• ABOUT THIS EXERCISE
Repeat every line of the data exactly, but not the pictures.

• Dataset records
—————

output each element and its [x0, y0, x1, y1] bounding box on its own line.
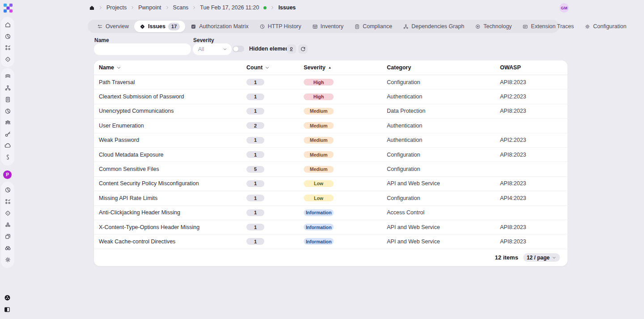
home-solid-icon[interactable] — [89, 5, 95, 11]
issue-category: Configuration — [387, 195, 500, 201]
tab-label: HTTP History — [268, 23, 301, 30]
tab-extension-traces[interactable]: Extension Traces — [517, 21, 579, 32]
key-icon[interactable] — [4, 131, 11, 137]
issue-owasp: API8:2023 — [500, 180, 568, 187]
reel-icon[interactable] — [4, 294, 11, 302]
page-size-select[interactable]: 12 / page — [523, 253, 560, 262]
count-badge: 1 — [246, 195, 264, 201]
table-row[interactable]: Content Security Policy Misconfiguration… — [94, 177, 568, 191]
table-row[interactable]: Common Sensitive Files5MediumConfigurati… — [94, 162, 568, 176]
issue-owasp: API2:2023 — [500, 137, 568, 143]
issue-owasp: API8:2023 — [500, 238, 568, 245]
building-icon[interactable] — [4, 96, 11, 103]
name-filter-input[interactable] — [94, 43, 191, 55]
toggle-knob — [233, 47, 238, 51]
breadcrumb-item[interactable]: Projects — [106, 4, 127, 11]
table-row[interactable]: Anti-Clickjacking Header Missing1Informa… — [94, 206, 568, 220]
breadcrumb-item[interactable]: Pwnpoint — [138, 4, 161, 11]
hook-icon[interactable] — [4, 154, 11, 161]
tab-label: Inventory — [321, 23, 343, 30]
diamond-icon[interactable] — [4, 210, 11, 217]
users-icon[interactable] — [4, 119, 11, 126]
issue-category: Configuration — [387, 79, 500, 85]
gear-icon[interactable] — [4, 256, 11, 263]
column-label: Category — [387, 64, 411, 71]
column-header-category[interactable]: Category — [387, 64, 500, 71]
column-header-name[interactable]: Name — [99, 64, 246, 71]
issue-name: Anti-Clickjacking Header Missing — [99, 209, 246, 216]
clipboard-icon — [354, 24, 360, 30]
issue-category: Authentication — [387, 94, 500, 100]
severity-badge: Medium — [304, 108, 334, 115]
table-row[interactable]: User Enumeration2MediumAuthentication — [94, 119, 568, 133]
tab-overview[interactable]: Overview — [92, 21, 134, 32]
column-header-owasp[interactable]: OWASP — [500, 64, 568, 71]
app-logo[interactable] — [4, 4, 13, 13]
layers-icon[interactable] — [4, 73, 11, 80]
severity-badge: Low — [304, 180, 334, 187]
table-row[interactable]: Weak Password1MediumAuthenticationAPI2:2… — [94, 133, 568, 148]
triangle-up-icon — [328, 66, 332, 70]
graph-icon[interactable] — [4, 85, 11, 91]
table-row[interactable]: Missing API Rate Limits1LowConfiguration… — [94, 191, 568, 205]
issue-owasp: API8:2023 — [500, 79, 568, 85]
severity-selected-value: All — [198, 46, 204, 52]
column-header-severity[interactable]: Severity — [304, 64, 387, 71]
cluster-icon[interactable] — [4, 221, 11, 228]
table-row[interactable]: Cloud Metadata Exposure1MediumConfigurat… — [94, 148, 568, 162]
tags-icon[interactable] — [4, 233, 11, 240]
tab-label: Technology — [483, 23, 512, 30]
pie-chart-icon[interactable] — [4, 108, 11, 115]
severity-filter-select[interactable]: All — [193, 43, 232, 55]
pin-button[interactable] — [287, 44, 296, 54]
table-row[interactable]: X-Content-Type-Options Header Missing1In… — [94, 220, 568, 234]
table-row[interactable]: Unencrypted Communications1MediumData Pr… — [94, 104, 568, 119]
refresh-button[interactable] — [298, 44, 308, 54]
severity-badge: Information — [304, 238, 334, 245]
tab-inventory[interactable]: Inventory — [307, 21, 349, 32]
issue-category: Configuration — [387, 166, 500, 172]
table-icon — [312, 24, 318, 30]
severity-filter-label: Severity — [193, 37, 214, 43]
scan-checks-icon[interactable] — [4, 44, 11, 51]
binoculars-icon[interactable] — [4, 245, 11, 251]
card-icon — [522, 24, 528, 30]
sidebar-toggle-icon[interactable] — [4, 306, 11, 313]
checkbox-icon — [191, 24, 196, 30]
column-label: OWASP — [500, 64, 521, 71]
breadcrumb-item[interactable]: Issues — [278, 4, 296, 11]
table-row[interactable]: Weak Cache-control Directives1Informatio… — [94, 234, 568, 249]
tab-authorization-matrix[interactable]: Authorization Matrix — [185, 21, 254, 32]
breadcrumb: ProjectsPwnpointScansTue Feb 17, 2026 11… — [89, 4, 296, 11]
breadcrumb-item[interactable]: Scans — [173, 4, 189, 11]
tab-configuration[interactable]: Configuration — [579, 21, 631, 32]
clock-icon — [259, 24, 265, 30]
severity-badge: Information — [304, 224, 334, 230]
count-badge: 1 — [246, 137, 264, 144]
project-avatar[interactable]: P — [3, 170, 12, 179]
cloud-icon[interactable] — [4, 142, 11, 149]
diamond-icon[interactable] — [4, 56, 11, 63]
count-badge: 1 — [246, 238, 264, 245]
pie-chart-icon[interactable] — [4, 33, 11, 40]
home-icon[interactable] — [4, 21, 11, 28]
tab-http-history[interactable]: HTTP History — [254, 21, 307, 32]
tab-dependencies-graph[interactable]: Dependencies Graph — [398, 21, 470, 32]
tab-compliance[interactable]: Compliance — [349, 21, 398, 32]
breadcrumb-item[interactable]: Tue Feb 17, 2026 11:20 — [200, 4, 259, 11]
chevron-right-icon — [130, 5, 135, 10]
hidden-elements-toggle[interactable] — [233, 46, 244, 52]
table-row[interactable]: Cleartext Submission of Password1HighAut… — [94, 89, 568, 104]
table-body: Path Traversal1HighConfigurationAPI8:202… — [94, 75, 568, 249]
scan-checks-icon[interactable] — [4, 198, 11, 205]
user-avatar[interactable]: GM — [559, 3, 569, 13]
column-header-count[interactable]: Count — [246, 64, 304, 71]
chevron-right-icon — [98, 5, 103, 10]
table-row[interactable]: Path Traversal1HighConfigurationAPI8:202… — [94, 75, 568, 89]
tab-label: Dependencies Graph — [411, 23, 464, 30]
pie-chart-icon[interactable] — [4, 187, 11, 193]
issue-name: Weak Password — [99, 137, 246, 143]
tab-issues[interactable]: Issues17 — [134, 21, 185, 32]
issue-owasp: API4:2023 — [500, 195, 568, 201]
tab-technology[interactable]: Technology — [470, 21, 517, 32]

—————

• RESULT OF THE TASK
output each element and its [x0, y0, x1, y1] bounding box on its own line.
home-solid-icon[interactable] — [89, 5, 95, 11]
issue-category: Configuration — [387, 195, 500, 201]
tab-label: HTTP History — [268, 23, 301, 30]
tab-extension-traces[interactable]: Extension Traces — [517, 21, 579, 32]
key-icon[interactable] — [4, 131, 11, 137]
issue-owasp: API8:2023 — [500, 180, 568, 187]
reel-icon[interactable] — [4, 294, 11, 302]
page-size-select[interactable]: 12 / page — [523, 253, 560, 262]
count-badge: 1 — [246, 195, 264, 201]
table-row[interactable]: Content Security Policy Misconfiguration… — [94, 177, 568, 191]
table-row[interactable]: Common Sensitive Files5MediumConfigurati… — [94, 162, 568, 176]
issue-owasp: API2:2023 — [500, 137, 568, 143]
issue-owasp: API8:2023 — [500, 238, 568, 245]
building-icon[interactable] — [4, 96, 11, 103]
name-filter-input[interactable] — [94, 43, 191, 55]
toggle-knob — [233, 47, 238, 51]
breadcrumb-item[interactable]: Projects — [106, 4, 127, 11]
table-row[interactable]: Anti-Clickjacking Header Missing1Informa… — [94, 206, 568, 220]
breadcrumb-item[interactable]: Pwnpoint — [138, 4, 161, 11]
hook-icon[interactable] — [4, 154, 11, 161]
tab-label: Inventory — [321, 23, 343, 30]
diamond-icon[interactable] — [4, 210, 11, 217]
users-icon[interactable] — [4, 119, 11, 126]
issue-category: Configuration — [387, 79, 500, 85]
gear-icon[interactable] — [4, 256, 11, 263]
column-label: Category — [387, 64, 411, 71]
column-header-category[interactable]: Category — [387, 64, 500, 71]
column-header-name[interactable]: Name — [99, 64, 246, 71]
issue-name: Anti-Clickjacking Header Missing — [99, 209, 246, 216]
clipboard-icon — [354, 24, 360, 30]
issue-category: Authentication — [387, 94, 500, 100]
severity-badge: Medium — [304, 108, 334, 115]
table-row[interactable]: User Enumeration2MediumAuthentication — [94, 119, 568, 133]
tab-overview[interactable]: Overview — [92, 21, 134, 32]
column-header-owasp[interactable]: OWASP — [500, 64, 568, 71]
app-logo[interactable] — [4, 4, 13, 13]
layers-icon[interactable] — [4, 73, 11, 80]
severity-badge: Low — [304, 180, 334, 187]
table-row[interactable]: Weak Password1MediumAuthenticationAPI2:2… — [94, 133, 568, 148]
triangle-up-icon — [328, 66, 332, 70]
graph-icon[interactable] — [4, 85, 11, 91]
table-row[interactable]: Missing API Rate Limits1LowConfiguration… — [94, 191, 568, 205]
issue-owasp: API8:2023 — [500, 79, 568, 85]
severity-selected-value: All — [198, 46, 204, 52]
column-header-severity[interactable]: Severity — [304, 64, 387, 71]
cluster-icon[interactable] — [4, 221, 11, 228]
table-row[interactable]: Cloud Metadata Exposure1MediumConfigurat… — [94, 148, 568, 162]
tags-icon[interactable] — [4, 233, 11, 240]
tab-label: Technology — [483, 23, 512, 30]
pie-chart-icon[interactable] — [4, 108, 11, 115]
severity-filter-select[interactable]: All — [193, 43, 232, 55]
pin-button[interactable] — [287, 44, 296, 54]
table-row[interactable]: X-Content-Type-Options Header Missing1In… — [94, 220, 568, 234]
table-row[interactable]: Unencrypted Communications1MediumData Pr… — [94, 104, 568, 119]
refresh-button[interactable] — [298, 44, 308, 54]
severity-badge: Information — [304, 238, 334, 245]
tab-inventory[interactable]: Inventory — [307, 21, 349, 32]
issue-category: Configuration — [387, 166, 500, 172]
table-icon — [312, 24, 318, 30]
severity-filter-label: Severity — [193, 37, 214, 43]
scan-checks-icon[interactable] — [4, 44, 11, 51]
binoculars-icon[interactable] — [4, 245, 11, 251]
card-icon — [522, 24, 528, 30]
sidebar-toggle-icon[interactable] — [4, 306, 11, 313]
checkbox-icon — [191, 24, 196, 30]
column-label: OWASP — [500, 64, 521, 71]
breadcrumb-item[interactable]: Issues — [278, 4, 296, 11]
table-row[interactable]: Weak Cache-control Directives1Informatio… — [94, 234, 568, 249]
tab-authorization-matrix[interactable]: Authorization Matrix — [185, 21, 254, 32]
breadcrumb: ProjectsPwnpointScansTue Feb 17, 2026 11… — [89, 4, 296, 11]
breadcrumb-item[interactable]: Scans — [173, 4, 189, 11]
tab-configuration[interactable]: Configuration — [579, 21, 631, 32]
clock-icon — [259, 24, 265, 30]
severity-badge: Information — [304, 224, 334, 230]
count-badge: 1 — [246, 137, 264, 144]
project-avatar[interactable]: P — [3, 170, 12, 179]
cloud-icon[interactable] — [4, 142, 11, 149]
diamond-icon[interactable] — [4, 56, 11, 63]
count-badge: 1 — [246, 238, 264, 245]
pie-chart-icon[interactable] — [4, 33, 11, 40]
home-icon[interactable] — [4, 21, 11, 28]
tab-http-history[interactable]: HTTP History — [254, 21, 307, 32]
tab-dependencies-graph[interactable]: Dependencies Graph — [398, 21, 470, 32]
tab-compliance[interactable]: Compliance — [349, 21, 398, 32]
breadcrumb-item[interactable]: Tue Feb 17, 2026 11:20 — [200, 4, 259, 11]
chevron-right-icon — [130, 5, 135, 10]
hidden-elements-toggle[interactable] — [233, 46, 244, 52]
table-row[interactable]: Cleartext Submission of Password1HighAut… — [94, 89, 568, 104]
table-body: Path Traversal1HighConfigurationAPI8:202… — [94, 75, 568, 249]
scan-checks-icon[interactable] — [4, 198, 11, 205]
user-avatar[interactable]: GM — [559, 3, 569, 13]
column-header-count[interactable]: Count — [246, 64, 304, 71]
chevron-right-icon — [98, 5, 103, 10]
table-row[interactable]: Path Traversal1HighConfigurationAPI8:202… — [94, 75, 568, 89]
tab-label: Dependencies Graph — [411, 23, 464, 30]
pie-chart-icon[interactable] — [4, 187, 11, 193]
issue-name: Weak Password — [99, 137, 246, 143]
tab-issues[interactable]: Issues17 — [134, 21, 185, 32]
issue-owasp: API4:2023 — [500, 195, 568, 201]
tab-technology[interactable]: Technology — [470, 21, 517, 32]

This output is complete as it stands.